In [None]:
import pandas as pd
df = pd.read_csv("/Users/ziv/Desktop/Partisan Discourse Documentation/codes/2_Keyword_Extraction/output/tweets_with_labels_en_1_with_subjects.csv")
df.head()

In [None]:
df = pd.read_csv("/Users/ziv/Desktop/Partisan Discourse Documentation/codes/2_Keyword_Extraction/output/tweets_with_subjects.csv")
df.head()

In [None]:
import pandas as pd

# 1. Load the datasets
file_path_1 = "/Users/ziv/Desktop/Partisan Discourse Documentation/codes/2_Keyword_Extraction/output/tweets_with_labels_en_1_with_subjects.csv"
file_path_2 = "/Users/ziv/Desktop/Partisan Discourse Documentation/codes/2_Keyword_Extraction/output/tweets_with_subjects.csv"
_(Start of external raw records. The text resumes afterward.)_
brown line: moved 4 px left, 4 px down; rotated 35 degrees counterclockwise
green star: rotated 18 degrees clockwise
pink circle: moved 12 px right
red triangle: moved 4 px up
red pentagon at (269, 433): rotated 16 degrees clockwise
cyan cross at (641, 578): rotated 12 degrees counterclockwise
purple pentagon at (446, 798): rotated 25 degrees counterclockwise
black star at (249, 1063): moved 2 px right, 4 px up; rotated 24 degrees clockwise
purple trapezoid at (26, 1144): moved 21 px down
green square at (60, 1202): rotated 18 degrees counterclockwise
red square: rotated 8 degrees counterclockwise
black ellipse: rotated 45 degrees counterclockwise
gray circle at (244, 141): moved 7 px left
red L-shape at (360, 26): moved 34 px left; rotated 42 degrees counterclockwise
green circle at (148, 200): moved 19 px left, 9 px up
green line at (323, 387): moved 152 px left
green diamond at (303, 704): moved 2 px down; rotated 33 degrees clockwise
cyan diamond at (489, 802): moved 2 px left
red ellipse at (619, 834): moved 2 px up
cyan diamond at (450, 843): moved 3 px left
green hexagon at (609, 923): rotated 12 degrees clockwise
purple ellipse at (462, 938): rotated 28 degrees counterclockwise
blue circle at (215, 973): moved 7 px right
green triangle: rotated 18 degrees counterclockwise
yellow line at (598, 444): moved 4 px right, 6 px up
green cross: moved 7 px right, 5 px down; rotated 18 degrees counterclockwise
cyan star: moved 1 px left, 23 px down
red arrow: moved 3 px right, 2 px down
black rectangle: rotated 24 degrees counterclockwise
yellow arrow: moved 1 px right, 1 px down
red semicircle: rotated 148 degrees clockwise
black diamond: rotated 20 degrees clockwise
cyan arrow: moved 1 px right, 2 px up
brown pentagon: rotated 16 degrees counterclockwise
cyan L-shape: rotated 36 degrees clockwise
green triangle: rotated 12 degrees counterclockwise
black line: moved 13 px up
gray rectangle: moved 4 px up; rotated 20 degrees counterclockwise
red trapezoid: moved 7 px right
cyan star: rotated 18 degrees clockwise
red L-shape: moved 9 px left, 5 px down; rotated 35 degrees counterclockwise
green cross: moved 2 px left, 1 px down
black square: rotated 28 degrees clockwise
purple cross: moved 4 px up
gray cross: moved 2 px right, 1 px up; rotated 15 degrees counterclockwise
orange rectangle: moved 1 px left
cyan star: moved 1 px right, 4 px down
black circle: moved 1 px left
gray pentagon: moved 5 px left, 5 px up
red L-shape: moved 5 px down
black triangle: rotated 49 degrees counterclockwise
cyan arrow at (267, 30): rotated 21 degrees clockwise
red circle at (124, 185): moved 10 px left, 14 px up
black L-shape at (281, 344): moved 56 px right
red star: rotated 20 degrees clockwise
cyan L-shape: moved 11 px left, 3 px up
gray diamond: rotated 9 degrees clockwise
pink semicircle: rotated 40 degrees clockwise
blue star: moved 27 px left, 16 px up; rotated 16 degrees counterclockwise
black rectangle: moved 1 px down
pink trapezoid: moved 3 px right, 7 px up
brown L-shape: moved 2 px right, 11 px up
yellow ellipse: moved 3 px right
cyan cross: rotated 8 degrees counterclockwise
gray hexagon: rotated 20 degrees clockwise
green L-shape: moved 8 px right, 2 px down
df1 = pd.read_csv(file_path_1)
df2 = pd.read_csv(file_path_2)

# 2. Identify the overlapping tweets
# This creates a boolean mask for rows in df1 where the tweet exists in df2
overlap_mask = df1['tweet'].isin(df2['tweet'])
overlapping_tweets_df = df1[overlap_mask]

# 3. Calculate statistics
count_df1 = len(df1)
count_df2 = len(df2)
overlap_count = len(overlapping_tweets_df)
unique_to_df1 = count_df1 - overlap_count
unique_to_df2 = count_df2 - overlap_count

# 4. Display results
print(f"--- Dataset Comparison ---")
print(f"Total tweets in File 1: {count_df1}")
print(f"Total tweets in File 2: {count_df2}")
print(f"Number of overlapping tweets: {overlap_count}")
print(f"Percentage overlap (relative to File 1): {(overlap_count/count_df1)*100:.2f}%")

# 5. Optional: View the overlapping content
print("\n--- Sample Overlapping Tweets ---")
print(overlapping_tweets_df['tweet'].head())

In [None]:
import pandas as pd

# 1. Load the dataset
file_path = "/Users/ziv/Desktop/Partisan Discourse Documentation/codes/2_Keyword_Extraction/output/tweets_with_labels_en_1_with_subjects.csv"
df = pd.read_csv(file_path)

# 2. Pre-processing: Strip whitespaces
df['tweet'] = df['tweet'].str.strip()

# --- NEW SECTION: Analyze repeats by polarity ---

# Identify ALL rows that are part of a duplicate set (Author + Tweet)
# keep=False marks all occurrences as True so we can count them
all_duplicates_mask = df.duplicated(subset=['retweet_author', 'tweet'], keep=False)
duplicates_df = df[all_duplicates_mask]

# Count how many repeated tweets exist per label (Pro Ruling, Pro OPP, Neutral)
# We divide the count of rows by the total duplicates to see the distribution
repeat_stats = duplicates_df.groupby('tweet_label').size().reset_index(name='repeat_instance_count')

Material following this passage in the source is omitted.